---------- Material provided ----------

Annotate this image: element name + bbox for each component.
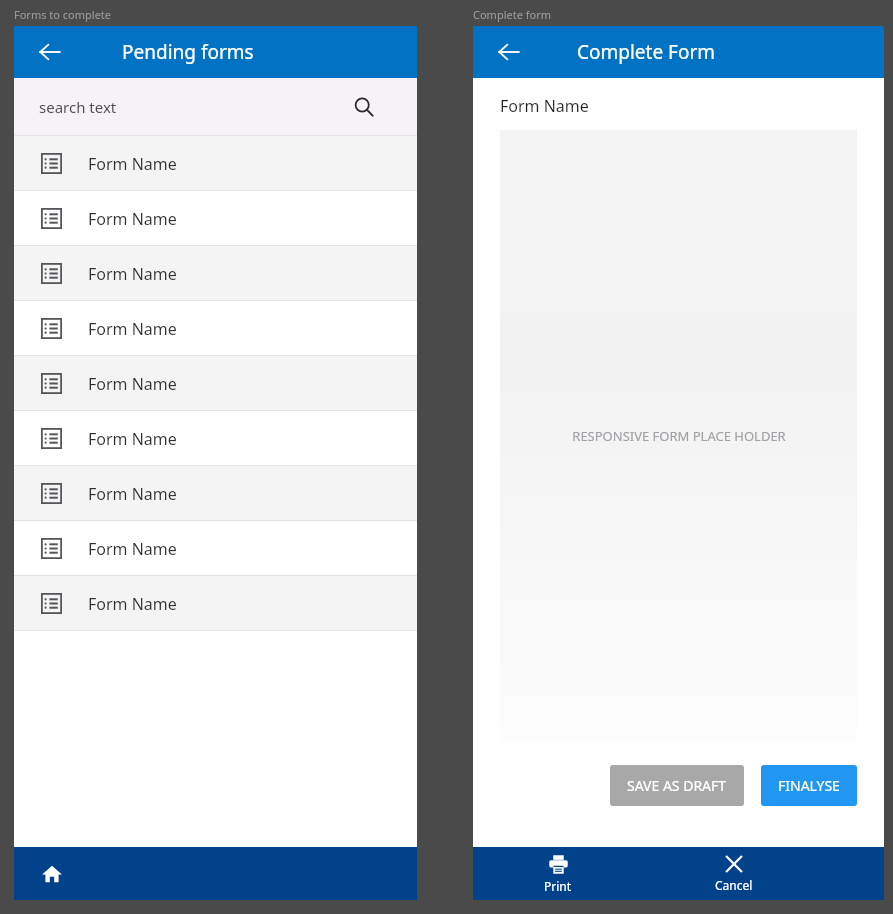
button[interactable]: FINALYSE <box>761 765 857 806</box>
staticText: Forms to complete <box>14 7 112 22</box>
staticText: SAVE AS DRAFT <box>627 776 727 795</box>
staticText: RESPONSIVE FORM PLACE HOLDER <box>572 427 786 445</box>
button[interactable]: Form Name <box>14 136 417 191</box>
staticText: Form Name <box>88 483 177 505</box>
button[interactable]: Back <box>28 30 72 74</box>
staticText: Form Name <box>88 538 177 560</box>
button[interactable]: Back <box>487 30 531 74</box>
staticText: search text <box>39 97 117 117</box>
button[interactable]: Form Name <box>14 246 417 301</box>
staticText: Complete Form <box>577 39 716 65</box>
staticText: Form Name <box>88 373 177 395</box>
staticText: Form Name <box>88 428 177 450</box>
button[interactable]: Form Name <box>14 466 417 521</box>
button[interactable]: Cancel <box>691 847 777 900</box>
staticText: Complete form <box>473 7 552 22</box>
button[interactable]: Form Name <box>14 356 417 411</box>
button[interactable]: Form Name <box>14 191 417 246</box>
staticText: Print <box>544 878 572 894</box>
button[interactable]: Form Name <box>14 521 417 576</box>
staticText: Form Name <box>88 263 177 285</box>
button[interactable]: SAVE AS DRAFT <box>610 765 744 806</box>
button[interactable]: Search <box>347 90 381 124</box>
staticText: Form Name <box>88 318 177 340</box>
staticText: Cancel <box>715 877 753 893</box>
button[interactable]: Print <box>515 847 601 900</box>
staticText: Form Name <box>88 208 177 230</box>
staticText: Pending forms <box>122 39 254 65</box>
staticText: FINALYSE <box>778 776 840 795</box>
staticText: Form Name <box>88 153 177 175</box>
staticText: Form Name <box>500 95 589 117</box>
button[interactable]: Form Name <box>14 411 417 466</box>
button[interactable]: Form Name <box>14 576 417 631</box>
button[interactable]: Form Name <box>14 301 417 356</box>
button[interactable]: search text <box>14 78 417 136</box>
staticText: Form Name <box>88 593 177 615</box>
button[interactable]: Home <box>30 852 74 896</box>
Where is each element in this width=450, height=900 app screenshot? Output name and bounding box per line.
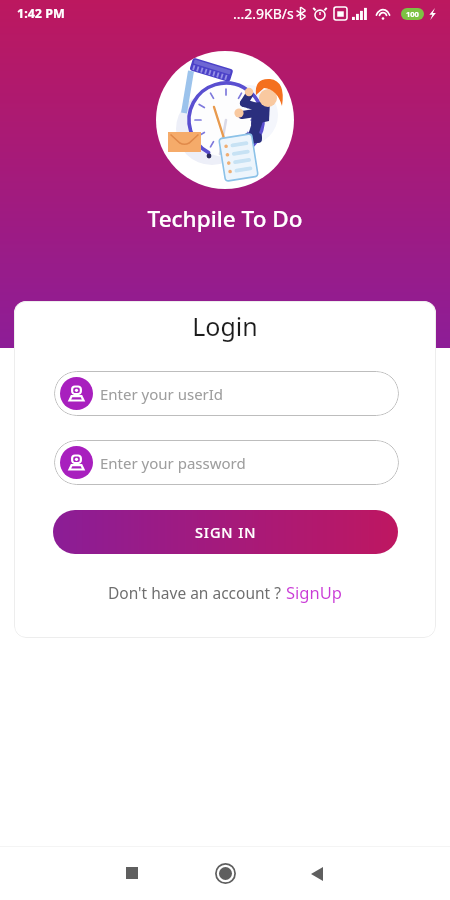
button[interactable]: Enter your password	[54, 440, 399, 485]
staticText: Techpile To Do	[0, 203, 450, 234]
button[interactable]: SIGN IN	[53, 510, 398, 554]
staticText: Don't have an account ?	[108, 582, 285, 603]
button[interactable]: Back	[299, 856, 335, 892]
staticText: Enter your password	[100, 453, 246, 473]
staticText: 100	[406, 9, 419, 19]
button[interactable]: Home	[207, 855, 243, 891]
staticText: Enter your userId	[100, 384, 224, 404]
staticText: 1:42 PM	[17, 5, 65, 22]
staticText: ...2.9KB/s	[233, 4, 294, 23]
staticText: SignUp	[286, 581, 342, 603]
button[interactable]: SignUp	[285, 578, 343, 606]
button[interactable]: Enter your userId	[54, 371, 399, 416]
staticText: Login	[14, 309, 436, 343]
button[interactable]: Recent apps	[114, 855, 150, 891]
staticText: SIGN IN	[195, 522, 257, 542]
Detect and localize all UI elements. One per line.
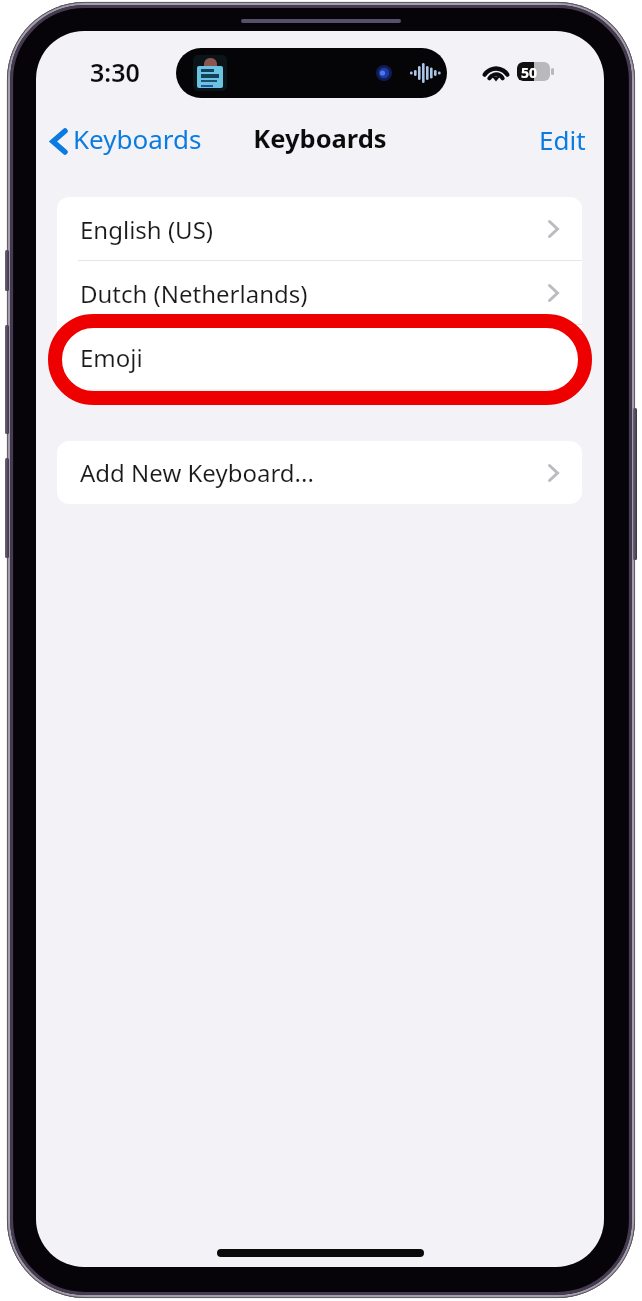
staticText: Keyboards [73, 121, 202, 156]
button[interactable]: Edit [523, 115, 602, 163]
staticText: Emoji [80, 341, 143, 374]
staticText: Keyboards [36, 121, 604, 156]
staticText: Add New Keyboard... [80, 456, 314, 489]
staticText: 3:30 [90, 55, 140, 89]
button[interactable]: Back to Keyboards [40, 117, 206, 165]
button[interactable]: Add New Keyboard... [57, 441, 582, 504]
staticText: English (US) [80, 213, 214, 246]
staticText: Dutch (Netherlands) [80, 277, 308, 310]
staticText: 50 [521, 63, 538, 81]
staticText: Edit [539, 122, 586, 157]
button[interactable]: Dutch (Netherlands) [57, 261, 582, 325]
button[interactable]: Emoji [57, 325, 582, 389]
button[interactable]: English (US) [57, 197, 582, 261]
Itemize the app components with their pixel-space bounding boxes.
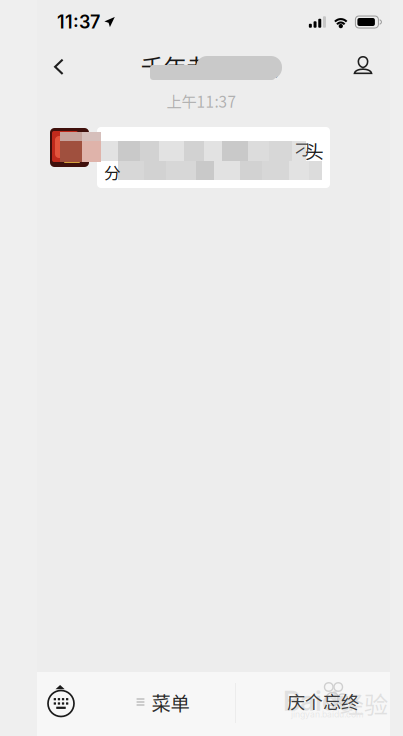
button[interactable]: Keyboard — [48, 683, 74, 714]
staticText: 分 — [104, 160, 121, 184]
staticText: 11:37 — [57, 11, 100, 33]
button[interactable]: 菜单 — [122, 680, 204, 724]
staticText: 头 — [305, 137, 324, 164]
button[interactable]: Contact profile — [341, 42, 385, 88]
staticText: 经验 — [340, 686, 388, 721]
staticText: Baidu — [283, 685, 354, 717]
staticText: 刁 — [294, 137, 310, 160]
button[interactable]: Back — [37, 44, 81, 90]
staticText: 上午11:37 — [166, 90, 236, 112]
button[interactable]: Baidu — [283, 676, 383, 724]
staticText: 千年老妖丫头 — [140, 49, 278, 83]
staticText: jingyan.baidu.com — [291, 709, 364, 720]
staticText: 菜单 — [152, 688, 190, 716]
staticText: 庆个忘终 — [287, 688, 359, 714]
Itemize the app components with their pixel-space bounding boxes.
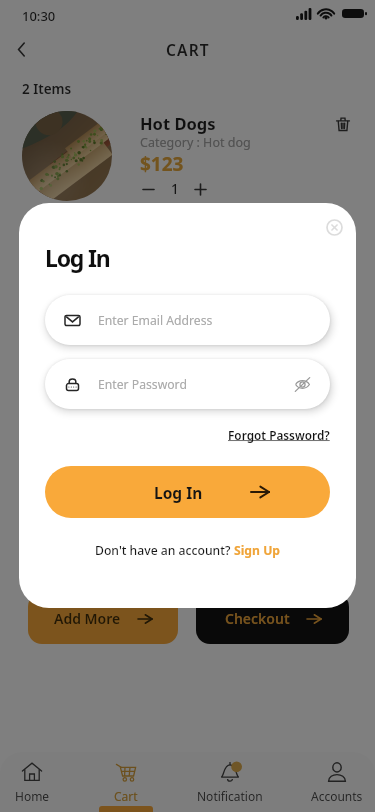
button[interactable]: Increase (190, 179, 210, 199)
staticText: Don't have an account? (95, 542, 234, 559)
button[interactable]: Sign Up (234, 542, 281, 559)
staticText: $123 (140, 151, 184, 177)
staticText: Notification (197, 788, 263, 804)
staticText: Hot Dogs (140, 112, 216, 134)
button[interactable]: Cart (83, 752, 169, 812)
button[interactable]: Back (4, 32, 38, 66)
staticText: Accounts (311, 788, 363, 804)
button[interactable]: Delete (329, 110, 357, 138)
staticText: Category : Hot dog (140, 134, 251, 151)
button[interactable]: Close (320, 213, 348, 241)
staticText: Enter Password (98, 376, 187, 393)
staticText: Add More (54, 609, 121, 628)
staticText: Checkout (225, 609, 290, 628)
button[interactable]: Decrease (138, 179, 158, 199)
button[interactable]: Checkout (196, 593, 349, 644)
button[interactable]: Add More (28, 593, 178, 644)
button[interactable]: Enter Password (45, 359, 330, 409)
staticText: Cart (114, 788, 138, 804)
staticText: Log In (45, 242, 110, 273)
staticText: Log In (154, 482, 203, 503)
button[interactable]: Accounts (294, 752, 375, 812)
button[interactable]: Log In (45, 466, 330, 518)
staticText: Home (15, 788, 50, 804)
staticText: 10:30 (22, 7, 56, 25)
staticText: Enter Email Address (98, 312, 213, 329)
staticText: 2 Items (22, 80, 72, 98)
staticText: 1 (171, 180, 179, 198)
staticText: CART (166, 39, 210, 60)
button[interactable]: Home (0, 752, 75, 812)
button[interactable]: Forgot Password? (228, 427, 330, 443)
button[interactable]: Notification (187, 752, 273, 812)
button[interactable]: Enter Email Address (45, 295, 330, 345)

----------

Every line above in which the word "Notification" occurs is to be copied.

**Response to this exercise:**
staticText: Notification (197, 788, 263, 804)
button[interactable]: Notification (187, 752, 273, 812)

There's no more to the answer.